"I would like to be more confident in social situations."

This item is regularly chosen on the confidence building self-assessment form by individuals seeking support.   Whether we identify as introverted or extroverted, we are social creatures and must learn to navigate social situations if we are to reach our goals.

Daily living requires us to connect and communicate with others. Social situations can include our interactions with co-workers, family, friends, potential mates, neighbors or the grocery store clerk.

Lacking confidence in social situations can happen even when interactions are brief, with few expectations held. Lacking confidence in more important or intimate situations is often associated with the higher expectations of significant personal goals. It is important to recognize that the perception of being “one who lacks confidence in social situations” has been accepted and absorbed by the stubborn robotic subconscious mind. The subconscious mind cannot be forced or willed to accept a new perception, it must be actively taught.

Help yourself begin to create a more confident persona by:

1. Recognizing that feeling confident in social situations is not about "having or not having" the ability. Make a conscious decision to invest time and energy in improving your confidence in in daily social situations.

2. Be crystal clear on the benefits of becoming more confident in social situations. If our "why" is lukewarm we tend to have a difficult time investing time and energy in self-improvement efforts. Take the time to write down the benefits. There is something amazing about putting pen to paper to help solidify intentions.

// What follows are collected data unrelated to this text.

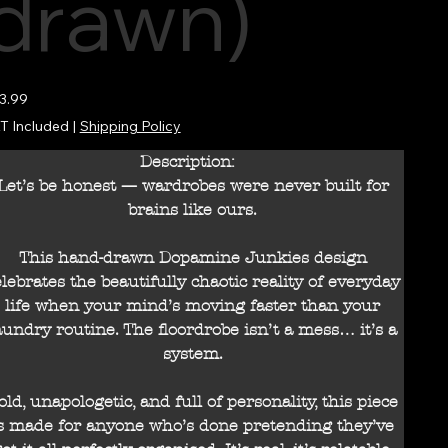
drawn)
e
3.99
T Included
|
Shipping Policy
Description:
Let’s be honest — wardrobes were never built for
brains like ours.
This hand-drawn Dopamine Junkies design
elebrates the beautifully chaotic reality of everyday
life when your mind’s moving faster than your
aundry routine. The floordrobe isn’t a mess… it’s a
system.
old, unapologetic, and full of personality, this piece
s made for anyone who’s done pretending they’ve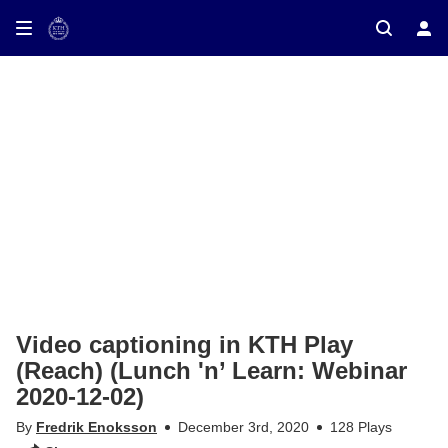
ay on TV
Video captioning in KTH Play
(Reach) (Lunch 'n’ Learn: Webinar
2020-12-02)
By
Fredrik Enoksson
December 3rd, 2020
128 Plays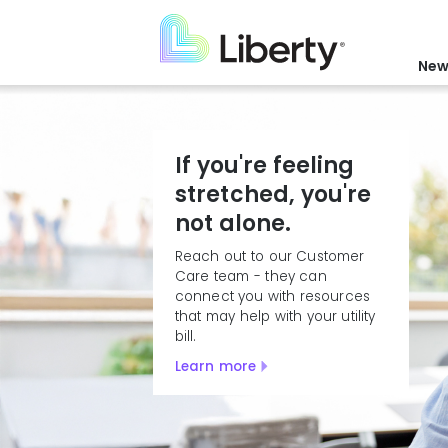
Skip
to
main
New
content
If you're feeling
stretched, you're
not alone.
Reach out to our Customer
Care team - they can
connect you with resources
that may help with your utility
bill.
Learn more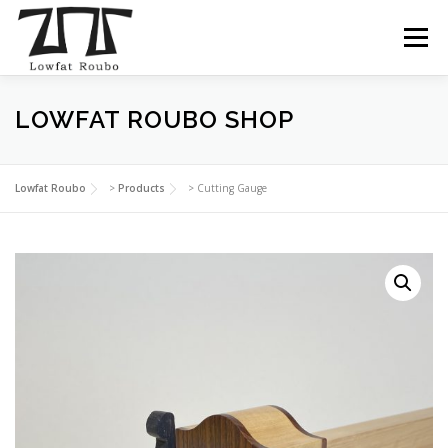
Skip
to
Menu
content
LOWFAT ROUBO SHOP
ABOUT
COURSES
SHOP
BLOG
INSTAGRAM
CONTACT
Lowfat Roubo
>
Products
>
Cutting Gauge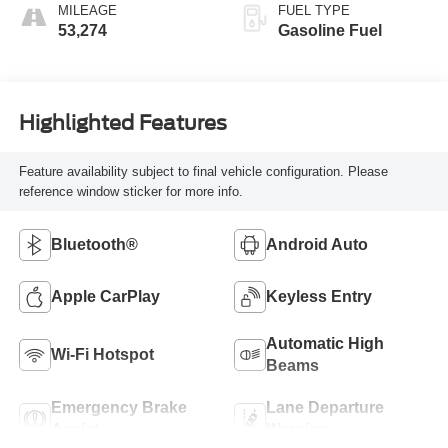
MILEAGE
FUEL TYPE
53,274
Gasoline Fuel
Highlighted Features
Feature availability subject to final vehicle configuration. Please
reference window sticker for more info.
Bluetooth®
Android Auto
Apple CarPlay
Keyless Entry
Automatic High
Wi-Fi Hotspot
Beams
Emergency Brake
Lane Departure
Assist
Warning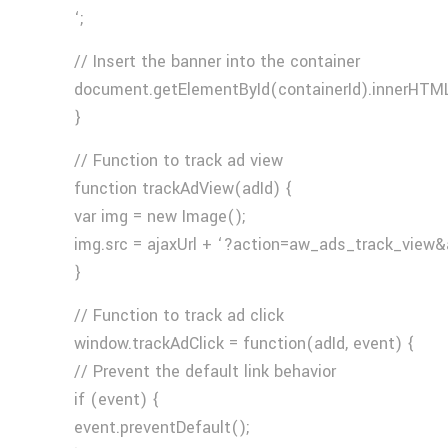
‘;
// Insert the banner into the container
document.getElementById(containerId).innerHTML
}
// Function to track ad view
function trackAdView(adId) {
var img = new Image();
img.src = ajaxUrl + ‘?action=aw_ads_track_view&
}
// Function to track ad click
window.trackAdClick = function(adId, event) {
// Prevent the default link behavior
if (event) {
event.preventDefault();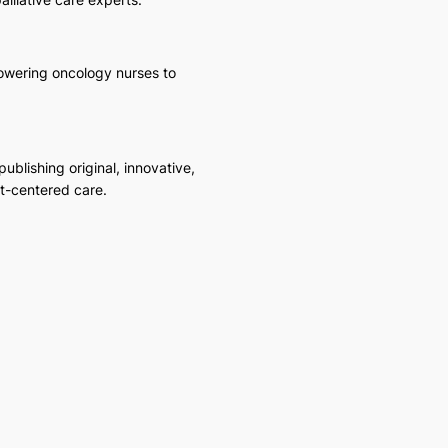
powering oncology nurses to
blishing original, innovative,
t-centered care.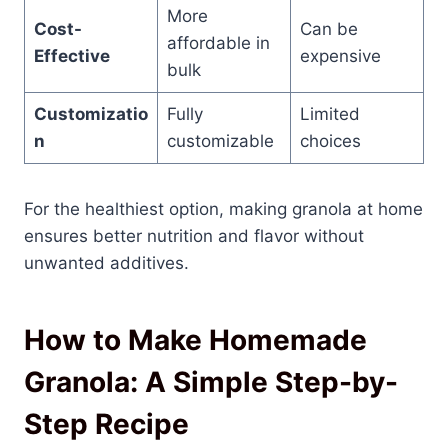
More
Cost-
Can be
affordable in
Effective
expensive
bulk
Customizatio
Fully
Limited
n
customizable
choices
For the healthiest option, making granola at home
ensures better nutrition and flavor without
unwanted additives.
How to Make Homemade
Granola: A Simple Step-by-
Step Recipe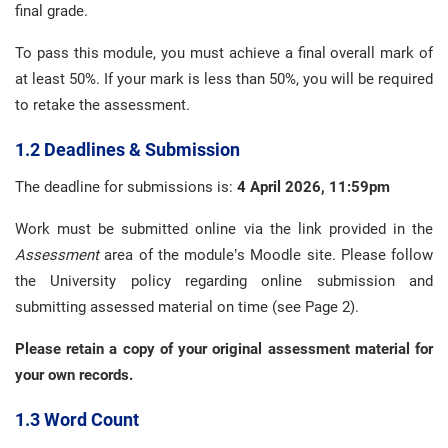
final grade.
To pass this module, you must achieve a final overall mark of
at least 50%. If your mark is less than 50%, you will be required
to retake the assessment.
1.2 Deadlines & Submission
The deadline for submissions is:
4 April 2026, 11:59pm
Work must be submitted online via the link provided in the
Assessment
area of the module’s Moodle site. Please follow
the University policy regarding online submission and
submitting assessed material on time (see Page 2).
Please retain a copy of your original assessment material for
your own records.
1.3 Word Count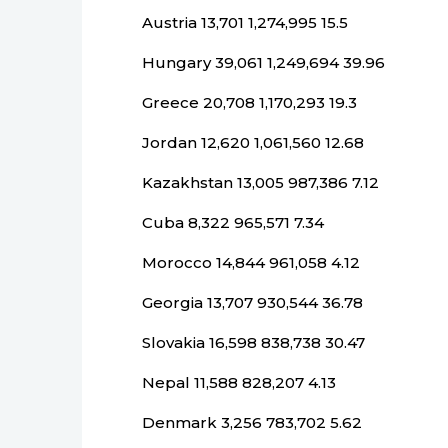
Austria 13,701 1,274,995 15.5
Hungary 39,061 1,249,694 39.96
Greece 20,708 1,170,293 19.3
Jordan 12,620 1,061,560 12.68
Kazakhstan 13,005 987,386 7.12
Cuba 8,322 965,571 7.34
Morocco 14,844 961,058 4.12
Georgia 13,707 930,544 36.78
Slovakia 16,598 838,738 30.47
Nepal 11,588 828,207 4.13
Denmark 3,256 783,702 5.62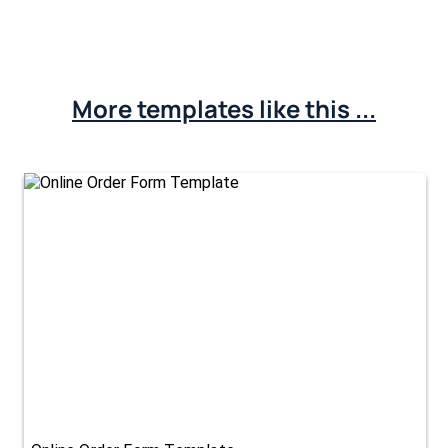
More templates like this ...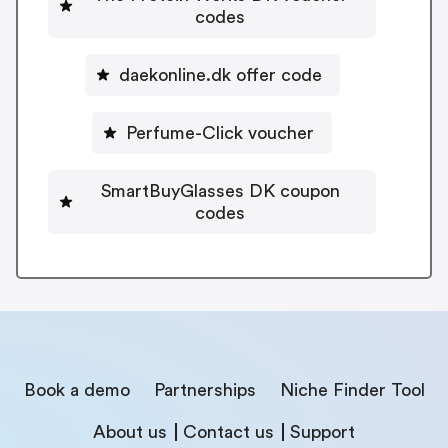
codes
daekonline.dk offer code
Perfume-Click voucher
SmartBuyGlasses DK coupon
codes
Book a demo
Partnerships
Niche Finder Tool
About us
Contact us
Support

3. Learn to ask non-threatening questions and pay attention to answers. Many socially anxious people are so internally focused that they fail to pick up cues. Challenge yourself to paraphrase back if need be..."so do you mean...?"

4. Commit to a daily practice of asking a few simple light questions outside of your significant relationships. Use less threatening situations to build your confidence.

For example, any time you find yourself waiting in a line up waiting to pay for a coffee or groceries:

-"Geez do you think spring is ever going to come?"

-"I am thinking of trying something new, what’s your favourite thing to order here?"

-"I see you are buying tomatoes, do you think the produce is better here then...?" (Safeway, Sobeys, Superstore, Walmart etc.)

Are these 4 simple ideas the end all and be all to becoming more confident in social situations? No, but for some they are a pretty darn good start.